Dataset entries
* * *

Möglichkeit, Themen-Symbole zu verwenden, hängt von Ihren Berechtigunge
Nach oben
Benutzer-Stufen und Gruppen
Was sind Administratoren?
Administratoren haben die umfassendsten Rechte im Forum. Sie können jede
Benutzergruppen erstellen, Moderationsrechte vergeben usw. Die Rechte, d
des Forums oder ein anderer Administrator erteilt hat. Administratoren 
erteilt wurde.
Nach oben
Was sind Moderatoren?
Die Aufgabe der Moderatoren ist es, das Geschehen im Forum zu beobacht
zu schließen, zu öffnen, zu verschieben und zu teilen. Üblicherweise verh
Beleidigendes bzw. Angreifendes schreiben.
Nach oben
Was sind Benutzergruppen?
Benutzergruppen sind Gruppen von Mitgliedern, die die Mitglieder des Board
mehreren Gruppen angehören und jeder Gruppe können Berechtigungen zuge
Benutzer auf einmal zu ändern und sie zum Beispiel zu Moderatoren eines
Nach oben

* * *

## EXERCISE GOAL
All the data needs repeating. Return it exactly.

## EXERCISE RESULT
Möglichkeit, Themen-Symbole zu verwenden, hängt von Ihren Berechtigunge
Nach oben
Benutzer-Stufen und Gruppen
Was sind Administratoren?
Administratoren haben die umfassendsten Rechte im Forum. Sie können jede
Benutzergruppen erstellen, Moderationsrechte vergeben usw. Die Rechte, d
des Forums oder ein anderer Administrator erteilt hat. Administratoren 
erteilt wurde.
Nach oben
Was sind Moderatoren?
Die Aufgabe der Moderatoren ist es, das Geschehen im Forum zu beobacht
zu schließen, zu öffnen, zu verschieben und zu teilen. Üblicherweise verh
Beleidigendes bzw. Angreifendes schreiben.
Nach oben
Was sind Benutzergruppen?
Benutzergruppen sind Gruppen von Mitgliedern, die die Mitglieder des Board
mehreren Gruppen angehören und jeder Gruppe können Berechtigungen zuge
Benutzer auf einmal zu ändern und sie zum Beispiel zu Moderatoren eines
Nach oben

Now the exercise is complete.